(Beginning of Material supplied)

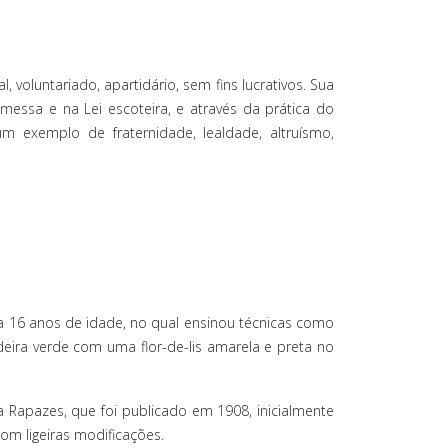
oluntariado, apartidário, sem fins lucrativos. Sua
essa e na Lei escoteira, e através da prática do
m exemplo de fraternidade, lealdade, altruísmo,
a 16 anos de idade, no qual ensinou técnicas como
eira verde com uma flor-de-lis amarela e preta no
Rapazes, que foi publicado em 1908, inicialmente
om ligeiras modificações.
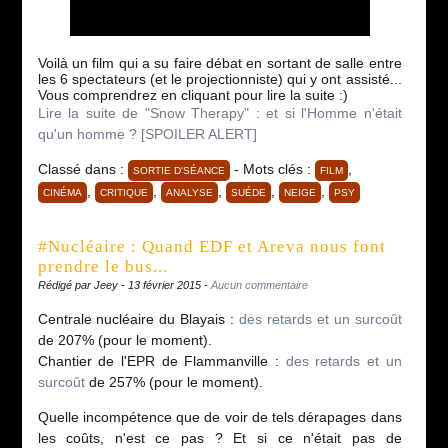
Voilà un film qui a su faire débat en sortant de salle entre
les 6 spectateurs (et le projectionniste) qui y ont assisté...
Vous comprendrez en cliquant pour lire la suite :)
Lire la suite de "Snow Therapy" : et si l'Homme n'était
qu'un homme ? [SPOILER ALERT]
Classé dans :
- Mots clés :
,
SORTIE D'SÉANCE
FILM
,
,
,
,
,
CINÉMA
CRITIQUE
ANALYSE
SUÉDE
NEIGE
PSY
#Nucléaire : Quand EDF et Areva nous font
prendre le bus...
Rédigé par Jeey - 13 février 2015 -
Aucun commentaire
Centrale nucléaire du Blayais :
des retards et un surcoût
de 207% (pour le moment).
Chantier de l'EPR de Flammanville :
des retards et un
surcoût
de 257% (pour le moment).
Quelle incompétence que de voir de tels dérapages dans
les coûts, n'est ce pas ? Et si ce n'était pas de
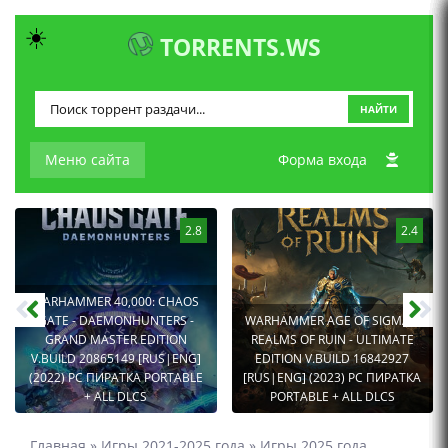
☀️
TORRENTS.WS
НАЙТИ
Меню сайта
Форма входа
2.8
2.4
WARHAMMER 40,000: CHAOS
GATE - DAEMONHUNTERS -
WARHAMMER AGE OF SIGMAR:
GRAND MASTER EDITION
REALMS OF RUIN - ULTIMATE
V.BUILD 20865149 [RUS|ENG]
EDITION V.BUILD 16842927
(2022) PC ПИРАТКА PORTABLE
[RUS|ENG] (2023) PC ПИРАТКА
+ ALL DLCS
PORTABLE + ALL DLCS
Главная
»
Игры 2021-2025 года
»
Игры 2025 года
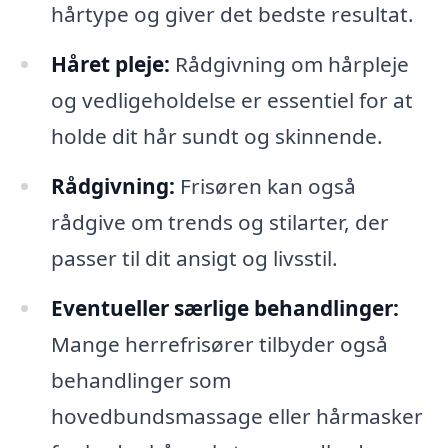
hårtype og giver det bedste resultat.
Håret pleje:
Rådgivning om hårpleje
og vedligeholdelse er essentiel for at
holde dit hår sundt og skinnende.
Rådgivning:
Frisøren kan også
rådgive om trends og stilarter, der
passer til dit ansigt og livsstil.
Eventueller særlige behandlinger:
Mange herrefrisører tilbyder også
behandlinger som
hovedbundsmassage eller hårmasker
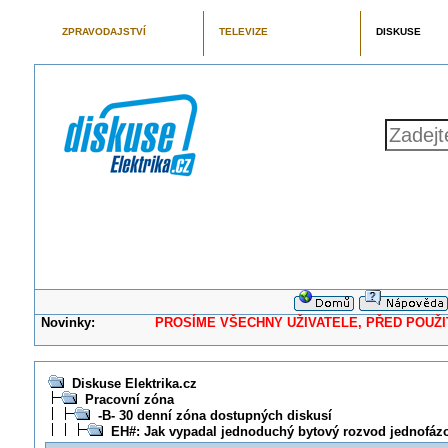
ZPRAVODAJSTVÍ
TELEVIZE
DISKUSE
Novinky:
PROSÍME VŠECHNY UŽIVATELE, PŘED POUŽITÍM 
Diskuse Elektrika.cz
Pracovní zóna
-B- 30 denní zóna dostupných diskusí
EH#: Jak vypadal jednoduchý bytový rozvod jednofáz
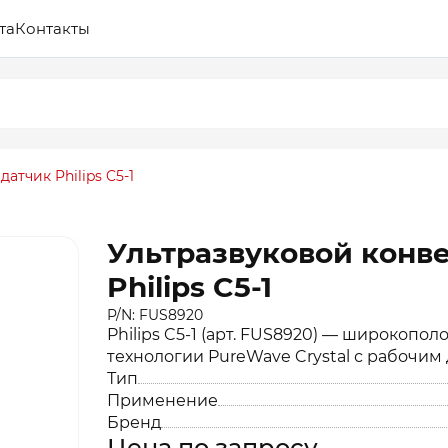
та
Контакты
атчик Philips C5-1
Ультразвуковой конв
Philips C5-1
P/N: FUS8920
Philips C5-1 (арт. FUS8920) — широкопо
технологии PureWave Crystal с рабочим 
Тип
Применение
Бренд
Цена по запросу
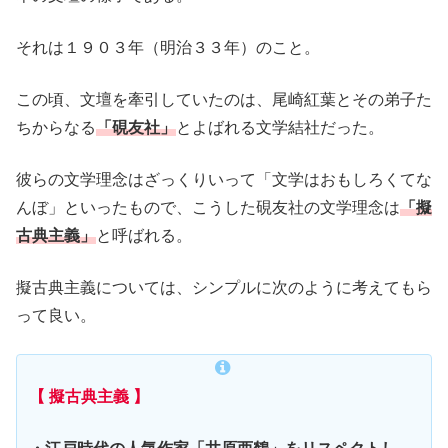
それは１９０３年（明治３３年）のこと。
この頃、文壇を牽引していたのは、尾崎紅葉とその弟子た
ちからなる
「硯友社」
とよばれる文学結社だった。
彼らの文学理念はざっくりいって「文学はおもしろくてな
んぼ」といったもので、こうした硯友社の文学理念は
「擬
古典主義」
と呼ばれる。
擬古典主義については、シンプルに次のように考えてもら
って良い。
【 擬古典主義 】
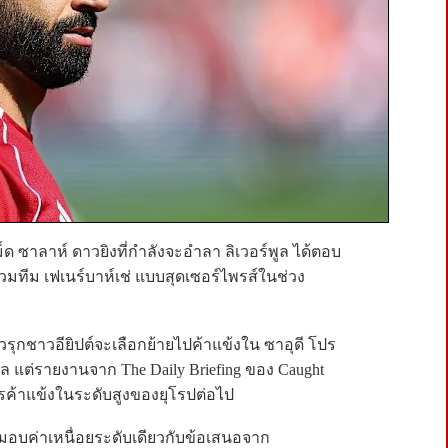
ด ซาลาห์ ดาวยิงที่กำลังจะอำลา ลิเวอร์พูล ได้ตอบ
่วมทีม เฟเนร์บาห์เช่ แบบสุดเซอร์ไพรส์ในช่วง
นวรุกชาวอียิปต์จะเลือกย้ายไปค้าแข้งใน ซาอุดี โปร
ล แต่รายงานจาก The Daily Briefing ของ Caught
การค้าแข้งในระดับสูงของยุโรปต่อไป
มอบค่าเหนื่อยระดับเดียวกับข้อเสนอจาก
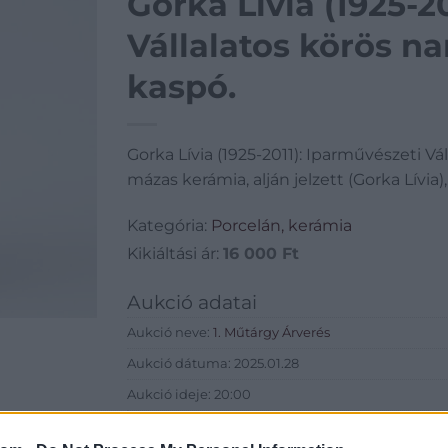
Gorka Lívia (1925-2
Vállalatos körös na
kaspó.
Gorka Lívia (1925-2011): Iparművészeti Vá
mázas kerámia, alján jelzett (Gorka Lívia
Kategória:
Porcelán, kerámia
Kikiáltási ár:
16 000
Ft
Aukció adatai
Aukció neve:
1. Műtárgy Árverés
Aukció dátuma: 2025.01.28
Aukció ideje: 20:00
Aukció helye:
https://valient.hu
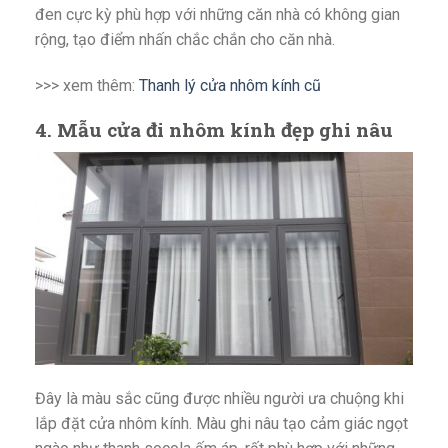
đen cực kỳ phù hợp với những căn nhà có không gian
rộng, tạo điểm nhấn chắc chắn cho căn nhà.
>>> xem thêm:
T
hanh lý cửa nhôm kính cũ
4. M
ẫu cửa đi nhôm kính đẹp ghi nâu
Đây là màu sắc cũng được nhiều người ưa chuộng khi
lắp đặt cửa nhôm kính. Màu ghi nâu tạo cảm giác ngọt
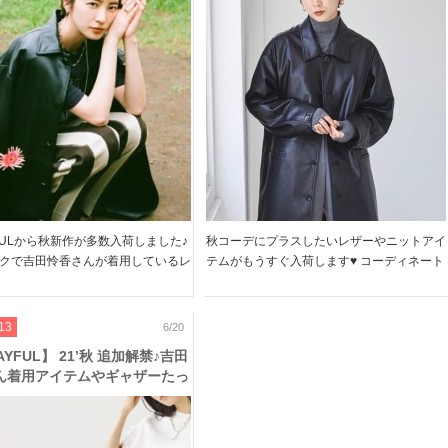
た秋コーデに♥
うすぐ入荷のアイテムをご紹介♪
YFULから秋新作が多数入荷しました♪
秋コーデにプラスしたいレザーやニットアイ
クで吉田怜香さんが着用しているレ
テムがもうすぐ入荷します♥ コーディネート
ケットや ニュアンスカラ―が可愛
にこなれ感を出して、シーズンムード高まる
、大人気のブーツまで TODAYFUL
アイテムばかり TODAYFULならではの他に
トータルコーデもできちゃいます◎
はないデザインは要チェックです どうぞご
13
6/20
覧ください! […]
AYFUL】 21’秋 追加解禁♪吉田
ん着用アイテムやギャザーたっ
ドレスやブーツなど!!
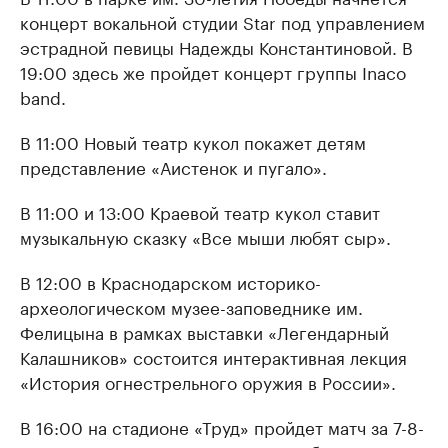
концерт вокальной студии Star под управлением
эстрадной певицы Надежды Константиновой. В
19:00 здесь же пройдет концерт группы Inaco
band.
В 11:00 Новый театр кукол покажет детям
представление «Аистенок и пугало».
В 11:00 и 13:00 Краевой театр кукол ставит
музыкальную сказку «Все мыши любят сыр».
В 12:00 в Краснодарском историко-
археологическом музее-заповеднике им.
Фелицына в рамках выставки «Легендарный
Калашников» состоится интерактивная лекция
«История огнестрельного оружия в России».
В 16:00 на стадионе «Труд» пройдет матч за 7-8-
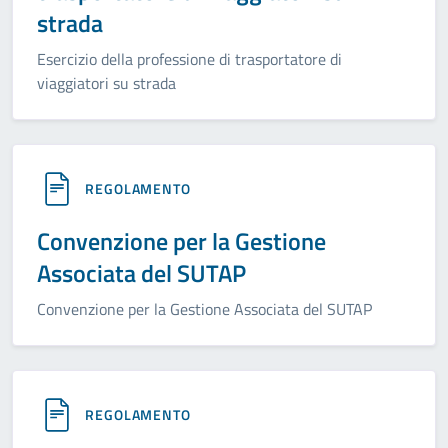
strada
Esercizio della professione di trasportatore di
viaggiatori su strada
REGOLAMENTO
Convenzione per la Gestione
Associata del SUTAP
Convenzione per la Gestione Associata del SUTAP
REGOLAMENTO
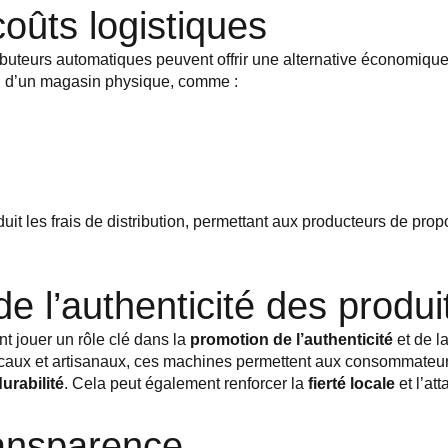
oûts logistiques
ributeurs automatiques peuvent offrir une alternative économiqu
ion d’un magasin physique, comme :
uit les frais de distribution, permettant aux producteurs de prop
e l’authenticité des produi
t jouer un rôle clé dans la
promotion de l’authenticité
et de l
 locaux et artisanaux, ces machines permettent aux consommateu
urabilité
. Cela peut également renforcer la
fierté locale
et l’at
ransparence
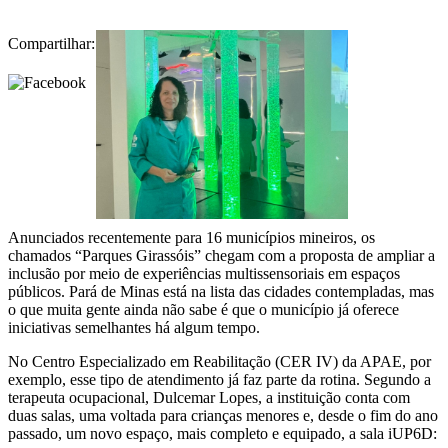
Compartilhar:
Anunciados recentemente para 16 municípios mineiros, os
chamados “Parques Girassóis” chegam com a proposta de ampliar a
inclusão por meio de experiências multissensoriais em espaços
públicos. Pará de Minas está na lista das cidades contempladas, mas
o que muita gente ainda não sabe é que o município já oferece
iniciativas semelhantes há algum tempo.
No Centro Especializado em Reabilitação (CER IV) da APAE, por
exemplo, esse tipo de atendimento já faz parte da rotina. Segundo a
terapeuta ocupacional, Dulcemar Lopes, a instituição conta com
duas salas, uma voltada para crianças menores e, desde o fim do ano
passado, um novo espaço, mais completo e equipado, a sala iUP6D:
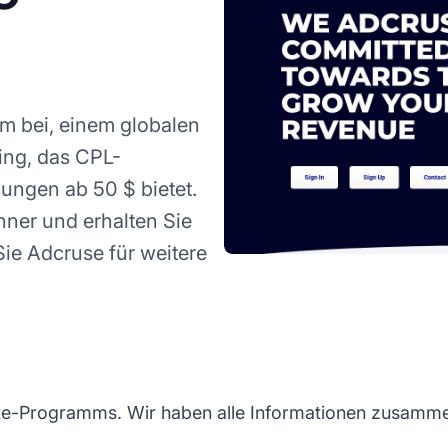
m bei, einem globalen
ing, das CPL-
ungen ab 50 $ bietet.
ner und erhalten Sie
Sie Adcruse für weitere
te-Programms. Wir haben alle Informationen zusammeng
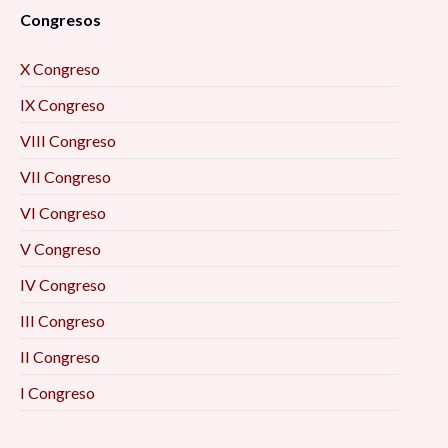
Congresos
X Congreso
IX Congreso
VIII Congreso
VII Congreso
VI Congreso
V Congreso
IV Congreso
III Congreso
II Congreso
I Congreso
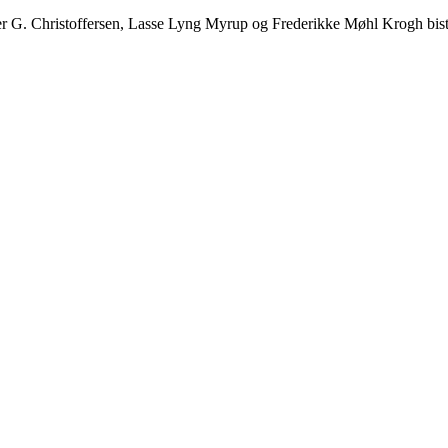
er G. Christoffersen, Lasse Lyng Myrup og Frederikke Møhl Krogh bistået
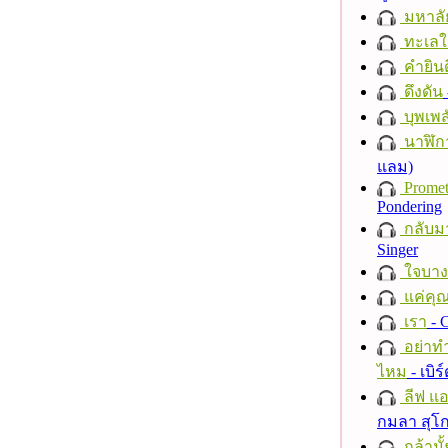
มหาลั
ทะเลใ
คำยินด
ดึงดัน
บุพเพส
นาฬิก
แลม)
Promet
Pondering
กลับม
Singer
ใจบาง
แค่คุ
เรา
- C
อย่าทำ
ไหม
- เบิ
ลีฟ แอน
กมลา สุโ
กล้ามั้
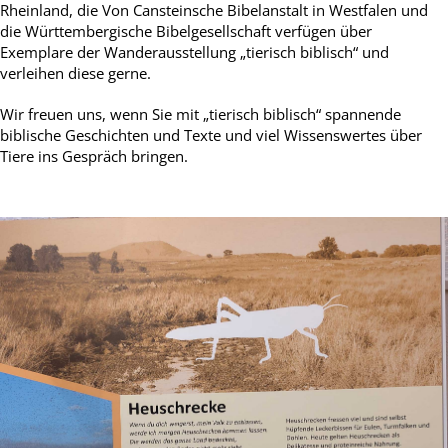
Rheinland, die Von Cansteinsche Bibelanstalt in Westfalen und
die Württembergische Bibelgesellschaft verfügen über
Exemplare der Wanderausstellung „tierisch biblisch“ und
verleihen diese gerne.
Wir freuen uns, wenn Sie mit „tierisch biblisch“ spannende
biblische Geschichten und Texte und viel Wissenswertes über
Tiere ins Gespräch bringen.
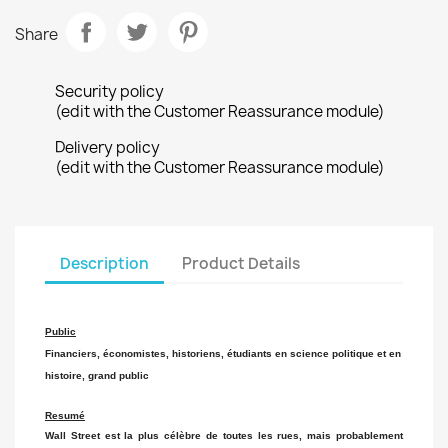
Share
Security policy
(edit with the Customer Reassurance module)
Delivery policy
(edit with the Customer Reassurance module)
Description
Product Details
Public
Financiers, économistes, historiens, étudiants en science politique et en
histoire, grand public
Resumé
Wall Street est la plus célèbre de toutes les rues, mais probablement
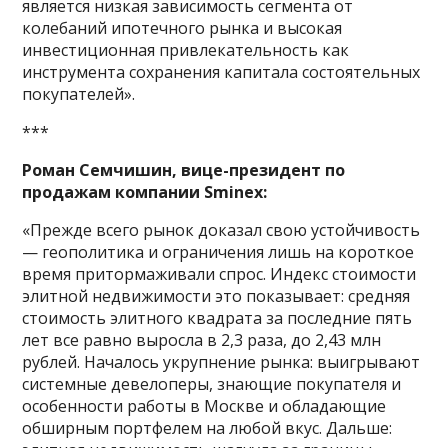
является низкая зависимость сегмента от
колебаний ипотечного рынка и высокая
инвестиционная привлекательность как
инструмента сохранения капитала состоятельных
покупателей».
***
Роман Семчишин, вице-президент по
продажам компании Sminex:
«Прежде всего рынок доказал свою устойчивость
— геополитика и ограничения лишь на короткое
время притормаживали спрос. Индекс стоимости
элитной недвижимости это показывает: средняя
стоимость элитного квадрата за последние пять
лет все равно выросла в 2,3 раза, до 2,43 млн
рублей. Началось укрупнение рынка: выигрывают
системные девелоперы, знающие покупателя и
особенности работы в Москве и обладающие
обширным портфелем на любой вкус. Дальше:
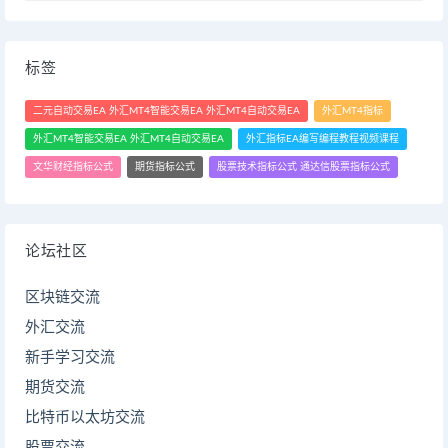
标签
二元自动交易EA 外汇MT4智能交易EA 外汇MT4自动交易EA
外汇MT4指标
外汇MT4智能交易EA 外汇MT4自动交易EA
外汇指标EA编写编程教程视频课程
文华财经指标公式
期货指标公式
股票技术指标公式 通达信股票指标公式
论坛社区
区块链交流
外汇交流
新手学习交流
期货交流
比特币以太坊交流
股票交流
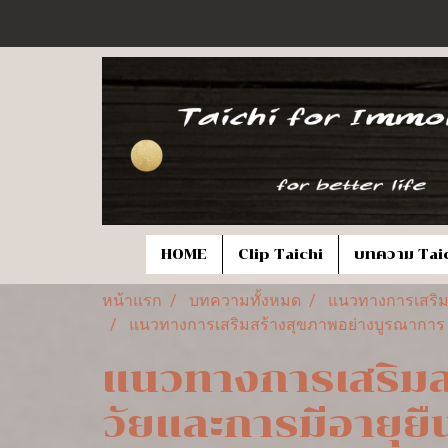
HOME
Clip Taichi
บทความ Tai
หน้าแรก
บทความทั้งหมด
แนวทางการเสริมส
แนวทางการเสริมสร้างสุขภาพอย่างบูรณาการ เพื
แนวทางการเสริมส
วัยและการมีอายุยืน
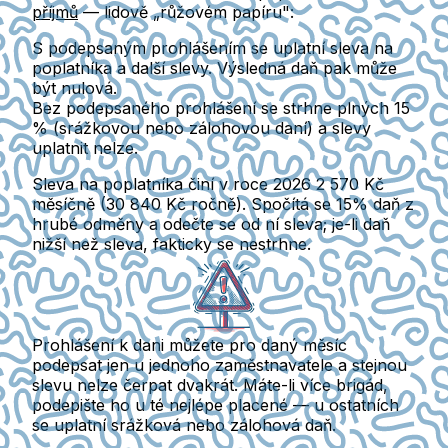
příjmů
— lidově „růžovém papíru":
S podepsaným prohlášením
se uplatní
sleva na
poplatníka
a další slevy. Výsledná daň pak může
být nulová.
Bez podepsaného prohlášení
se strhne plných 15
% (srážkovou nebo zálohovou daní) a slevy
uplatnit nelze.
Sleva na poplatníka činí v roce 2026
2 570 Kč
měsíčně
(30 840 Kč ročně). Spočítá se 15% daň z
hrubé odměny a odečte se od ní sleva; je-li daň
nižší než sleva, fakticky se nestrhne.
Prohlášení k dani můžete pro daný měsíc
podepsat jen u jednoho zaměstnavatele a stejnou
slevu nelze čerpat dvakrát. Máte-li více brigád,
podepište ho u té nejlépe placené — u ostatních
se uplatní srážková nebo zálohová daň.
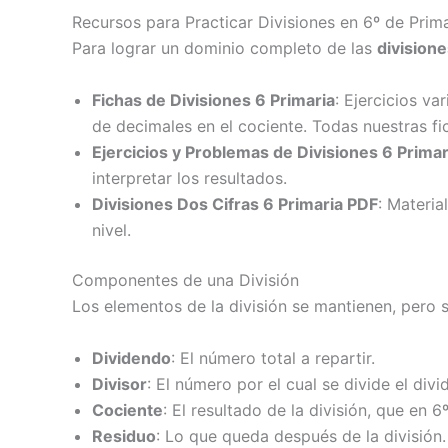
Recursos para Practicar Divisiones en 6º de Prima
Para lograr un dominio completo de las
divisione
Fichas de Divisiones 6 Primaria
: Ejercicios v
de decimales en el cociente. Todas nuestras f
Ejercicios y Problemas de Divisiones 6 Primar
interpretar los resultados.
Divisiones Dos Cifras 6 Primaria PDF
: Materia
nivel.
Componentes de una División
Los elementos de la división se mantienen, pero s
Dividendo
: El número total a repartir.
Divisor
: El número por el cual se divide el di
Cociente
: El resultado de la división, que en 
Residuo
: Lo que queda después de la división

(End of Material supplied)

Please repeat, exactly as written, the lines in the records above, starting with the one that has "Aukció ideje: 20:00" and going on through the one that has "うすぐ入荷のアイテムをご紹介♪". Pictures are to be left out.

**Answer area:**
Aukció ideje: 20:00
Aukció helye:
https://valient.hu
đen cực kỳ phù hợp với những căn nhà có không gian
rộng, tạo điểm nhấn chắc chắn cho căn nhà.
>>> xem thêm:
T
hanh lý cửa nhôm kính cũ
4. M
ẫu cửa đi nhôm kính đẹp ghi nâu
Đây là màu sắc cũng được nhiều người ưa chuộng khi
lắp đặt cửa nhôm kính. Màu ghi nâu tạo cảm giác ngọt
た秋コーデに♥
うすぐ入荷のアイテムをご紹介♪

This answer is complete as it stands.